Bone Plate Composed of a Ternary Nanohydroxyapatite/Polyamide 66/Glass Fiber Composite: Biocompatibility In Vivo and Internal Fixation for Canine Femur Fractures

Abstract Bone plates have been applied to fix fractures for over a hundred years. Metal plates are the gold standard. However, an increasing number of clinical practices and animal experiments have shown that metal plates have had incidents of failure due to their rigid fixation and long‐term complications. Degradable composites present the advantages of a lower elastic modulus and absorbable properties but are unsuitable for load‐bearing applications. Nondegradable bone plates composed of a nanohydroxyapatite/polyamide 66/glass fiber (n‐HA/PA66/GF) composite are prepared, which have enough strength and a low elastic modulus for an internal fixation device. To better assess its function as a bone plate, animal experiments are conducted using a canine load‐bearing femur fracture model. The results show that the n‐HA/PA66/GF plate can fix fractures effectively.
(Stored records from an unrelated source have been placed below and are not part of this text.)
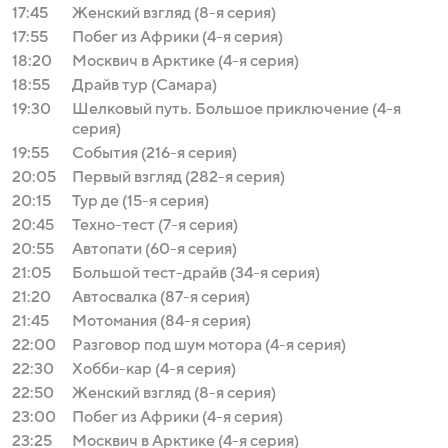
17:45
Женский взгляд (8-я серия)
17:55
Побег из Африки (4-я серия)
18:20
Москвич в Арктике (4-я серия)
18:55
Драйв тур (Самара)
19:30
Шелковый путь. Большое приключение (4-я
серия)
19:55
События (216-я серия)
20:05
Первый взгляд (282-я серия)
20:15
Тур де (15-я серия)
20:45
Техно-тест (7-я серия)
20:55
Автопати (60-я серия)
21:05
Большой тест-драйв (34-я серия)
21:20
Автосвалка (87-я серия)
21:45
Мотомания (84-я серия)
22:00
Разговор под шум мотора (4-я серия)
22:30
Хобби-кар (4-я серия)
22:50
Женский взгляд (8-я серия)
23:00
Побег из Африки (4-я серия)
23:25
Москвич в Арктике (4-я серия)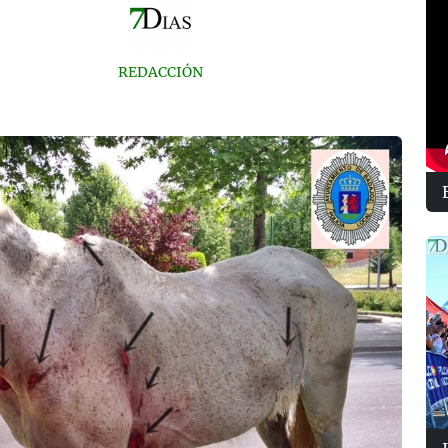
REDACCIÓN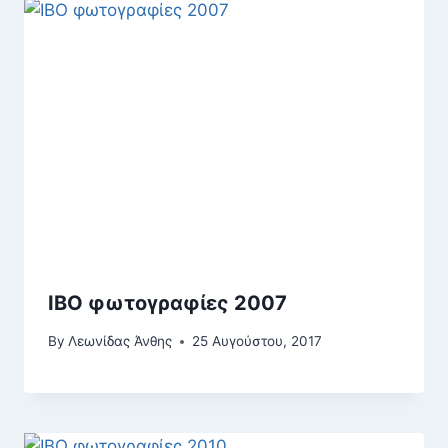
IBO φωτογραφίες 2007
By
Λεωνίδας Άνθης
25 Αυγούστου, 2017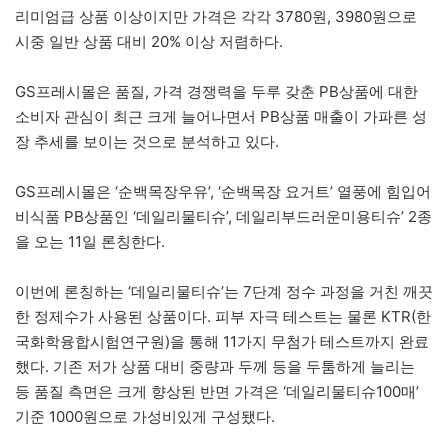
리미엄급 상품 이상이지만 가격은 각각 3780원, 3980원으로
시중 일반 상품 대비 20% 이상 저렴하다.
GS프레시몰은 품질, 가격 경쟁력을 두루 갖춘 PB상품에 대한
소비자 관심이 최근 크게 늘어나면서 PB상품 매출이 가파른 성
장 추세를 보이는 것으로 분석하고 있다.
GS프레시몰은 ‘순백목장우유’, ‘순백목장 요거트’ 열풍에 힘입어
비식품 PB상품인 ‘데일리물티슈’, 데일리부드러운미용티슈’ 2종
을 오는 11일 론칭한다.
이번에 론칭하는 ‘데일리물티슈’는 7단계 정수 과정을 거친 깨끗
한 정제수가 사용된 상품이다. 피부 자극 테스트는 물론 KTR(한
국화학융합시험연구원)을 통해 11가지 무첨가 테스트까지 완료
했다. 기존 저가 상품 대비 중량과 두께 등을 두툼하게 늘리는
등 품질 측면은 크게 향상된 반면 가격은 ‘데일리물티슈100매’
기준 1000원으로 가성비있게 구성됐다.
Gross observation, radiographic films, and histological analysis all show that the n‐HA/PA66/GF plate leads to a secondary (indirect) union with obvious callus formation, whereas the titanium plate leads to primary (direct) union due to rigid fixation. Furthermore, the histological results reveal that new bone grows at the interface and that the n‐HA/PA66/GF plate can integrate with native bone tissue. Consequently, the n‐HA/PA66/GF composite shows good potential as a bone plate to fix loading‐bearing bone fractures.